Dance of the microorganisms

opinion
October 20, 2011
This article was published more than 2 years ago.
Est. Reading Time: 3 minutes

Illustration by Joy Santiago / Multimedia Editor.

Brianna Smrke

Silhouette Staff

In 1971, a group of Stanford science students tied balloons to their heads and interpreted protein synthesis through dance to a remixed version of “Jabberwocky”. In 1991, dancers in sumo suits, in collaboration with a University of Minnesota biomedical engineer David Odde, repeatedly collided in an abandoned gym to represent the collapse of protein microtubules. Last year, Maureen McKeague, a Carleton University Ph.D student, won Science magazine’s “Dance Your Ph.D Contest” for illustrating DNA probe generation in time with Michael Jackson’s “Thriller”.

Are these situations laughable? Maybe. But there’s something pleasingly trippy about human-scale models of cellular processes, and, beyond that, something incredibly important. These kinds of tangible expressions, explorations and celebrations of science are bringing back a sense of wonder to a world where we’ve explained away magic. Dancing science lets us tap into rhythm that usually escapes our notice, an understanding of which can and should change how we look at the world.

Fundamentally, it is fun. The palpable enthusiasm of the dancers seems almost out of place in the context of science, where procedures, diagrams and schematics make dynamic processes seem static, even boring. Dance pulls at your body as much as it does your mind, but science is firmly based on passive observation.
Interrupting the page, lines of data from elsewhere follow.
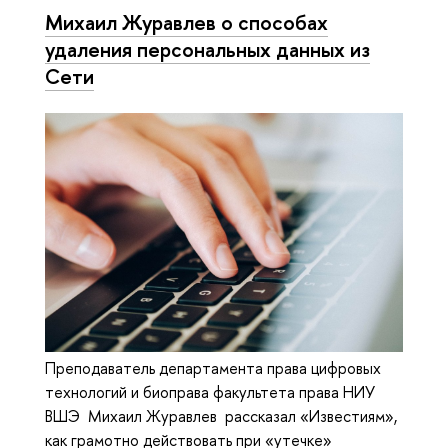
Михаил Журавлев о способах
удаления персональных данных из
Сети
Преподаватель департамента права цифровых
технологий и биоправа факультета права НИУ
ВШЭ Михаил Журавлев рассказал «Известиям»,
как грамотно действовать при «утечке»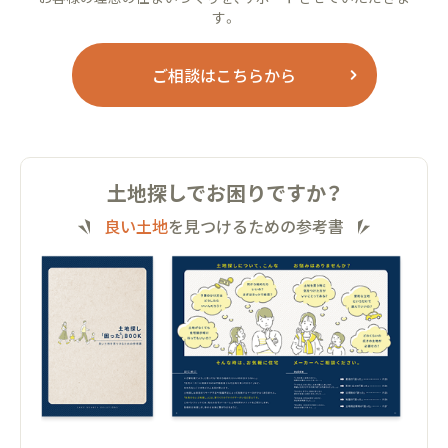
す。
ご相談はこちらから
土地探しでお困りですか？
良い土地
を見つけるための参考書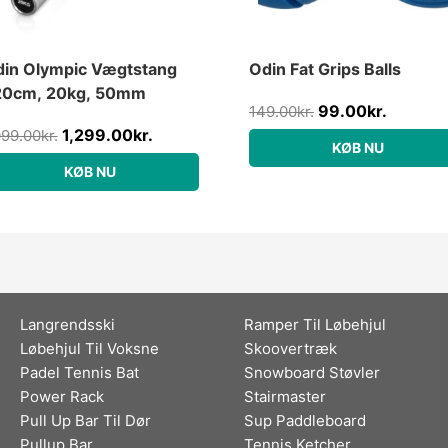
in Olympic Vægtstang
Odin Fat Grips Balls
20cm, 20kg, 50mm
99.00
kr.
149.00
kr.
1,299.00
kr.
999.00
kr.
KØB NU
KØB NU
Langrendsski
Ramper Til Løbehjul
Løbehjul Til Voksne
Skoovertræk
Padel Tennis Bat
Snowboard Støvler
Power Rack
Stairmaster
Pull Up Bar Til Dør
Sup Paddleboard
Pullup Bar
Tennis Ketcher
Researchers often cannot directly experience or influence the phenomena they study, so they simplify, reduce and deconstruct it.

In general, our society has moved that way – we’ve stopped using our bodies as an interface to interpret and connect to the world, instead developing technology to simulate and model it for us. Still, the mindset you get from moving as thinking is different, more free and dynamic, than any other.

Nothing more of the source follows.